13 July 2018

Ohio

Ohio begins with a funeral and ends in murder. What happens in between is as depressing as a high school reunion, but man, Stephen Markley’s writing elevates the wrist-slashing fatigue into a Stanley Kubrick-like, art-house style circa Clockwork Orange. Still, Ohio is 500-page work that feels like it takes all four years of the riding the after-activities bus route to read through.

Ohio Stephen MarkleyMarkley recounts the impromptu high school reunion of 2013 following the incredibly-pitiful-it’s-laughable funeral of fallen solider Rick Brinkland as told through the antics and mostly-troubled thoughts of four New Canaan alum, each getting a novella to tell their tales of woes: of trying to fit in, on being attracted to the wrong gal or guy, running away from responsibility, and the youthful persistence of taking the moral high road. After all, if Kevin Smith’s Clerks taught us anything, it’s that’s what high school is all about: algebra, bad lunch, and infidelity. Markley would add “with a ton of drugs” to that statement as apparently that’s all early 21st century kids in the Rust Belt seem to do. Ohio captures all of that and more. Sometimes, that’s too much.

Like its namesake river and the first ten years of the Columbus Blue Jackets’ existence, Ohio rambles on and becomes unwieldy. Markley’s accounts run so deep an Excel spreadsheet is needed to capture the dramatis personae, their nicknames, associates, sexual partners, and addiction of choice, because there is four years’ of catch up required for the reader while the story’s hook, that of the murder mystery, comes so late in the final act it’s nearly a post-credits zinger in a Marvel Studios film.

Aside from the back-and-forth storytelling told by a former basketball player, a beauty queen, a cheerleader, and a nerd, Markley builds a heavy universe, and one that is completely recognizable as anywhere in America and has the scars to prove it.

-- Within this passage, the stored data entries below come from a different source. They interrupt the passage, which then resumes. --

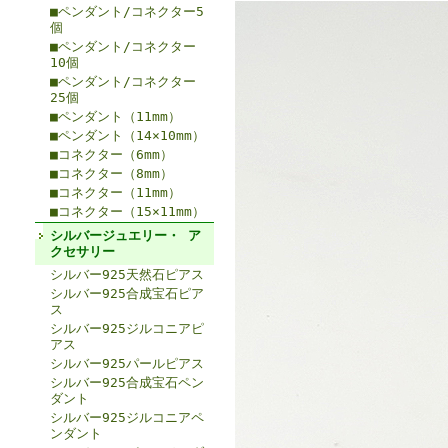
■ペンダント/コネクター5
個
■ペンダント/コネクター
10個
■ペンダント/コネクター
25個
■ペンダント（11mm）
■ペンダント（14×10mm）
■コネクター（6mm）
■コネクター（8mm）
■コネクター（11mm）
■コネクター（15×11mm）
シルバージュエリー・ ア
クセサリー
シルバー925天然石ピアス
シルバー925合成宝石ピア
ス
シルバー925ジルコニアピ
アス
シルバー925パールピアス
シルバー925合成宝石ペン
ダント
シルバー925ジルコニアペ
ンダント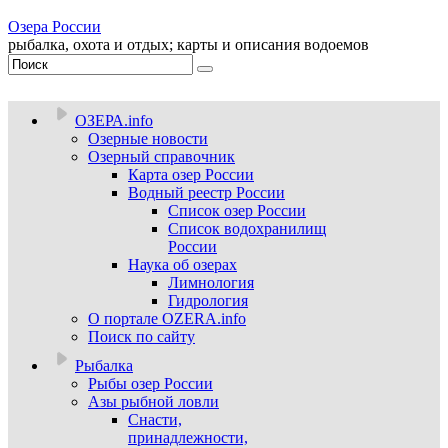
Озера России
рыбалка, охота и отдых; карты и описания водоемов
ОЗЕРА.info
Озерные новости
Озерный справочник
Карта озер России
Водный реестр России
Список озер России
Список водохранилищ
России
Наука об озерах
Лимнология
Гидрология
О портале OZERA.info
Поиск по сайту
Рыбалка
Рыбы озер России
Азы рыбной ловли
Снасти,
принадлежности,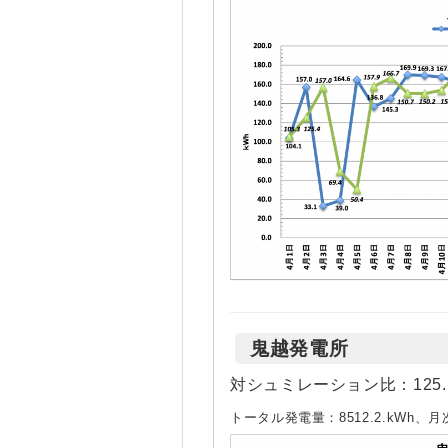
鬼越発電所
対シュミレーション比：125.
トータル発電量：8512.2.kWh、月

Ohio may be depressing and fatalistic, but Markley’s craft brings a shine to this Shinola and casts a sense of importance to any of the fatalism plaguing fulfillment-seeking millennials. Unfortunately, this nine-course meal version of a history lesson suffers from distention well before any sort of a hopeful moral can be splashed back with Scotch.


Serious thanks to NetGalley and Simon & Schuster for the ARC. I just need a restorative nap and a mini-marathon of Teen Titans Go! for the laughs and I’ll be good to go.


As Always,
theJOE

03 July 2018

The Colorado Kid

Stephen King Colorado Kid
Hey Kids! Want to read about an unexplained mystery as told by two very old New England reporters in a meandering style similar to how your grandfather used to go on about his ’64 Chevy pick-up? Then break out the Coca-Colas and switch on the Mr. Coffee, Uncle Stevie has a book for you.

To be fair, The Colorado Kid is not quite that discouraging. The true narrative of this book, which slightly deceptive, is more about the craft of the story then the, as mentioned within the tale’s journalistic jargon, feature thru-line. This is also King’s love-letter to old-fashioned reporting as well as a chance to back up the treatise laid out in his memoir On Writing, which is a book any lover of stories, let alone those told by King, should have in their library. The Colorado Kid, however, can at best be settled on as a borrowed rental.

The Colorado King has old men Dave and Vince, islanders from birth, pass on their newspaper torch to their flat-earthed intern Stephanie, who has raw talent in need of honing. King cleverly, and ploddingly, explores the nature of telling a mystery, as opposed to actually solving the damn thing. Stephanie plays the role of the everyman/woman as King takes his time through the codgers at hand, to lay out the mystery – a dead man discovered on an island beach off the coast of Maine, no ID, save for a pack of cigarettes purchased in Colorado – and gives the reader, through Stephanie, the ability to play catch-up, to give life to what should be a dead story, to fill in the Ws for all the Qs, while learning they don’t always line up to a perfect A. The purpose of a story is that it needs to be told, and not always with a happy ending, which is what happens here. Yet, that story does need to be compelling and the main one here, that of Stephanie’s youth and eagerness, should have been the road explored, and not the well-worn paths of two men trailing off into the twilight. King, however, acting as the spokes piece, deserves that attention of an elder statesman and makes an even somewhat rote tale entertaining. Now pass me a cuppa coffee, willya? Uncle Stevie has more to tell.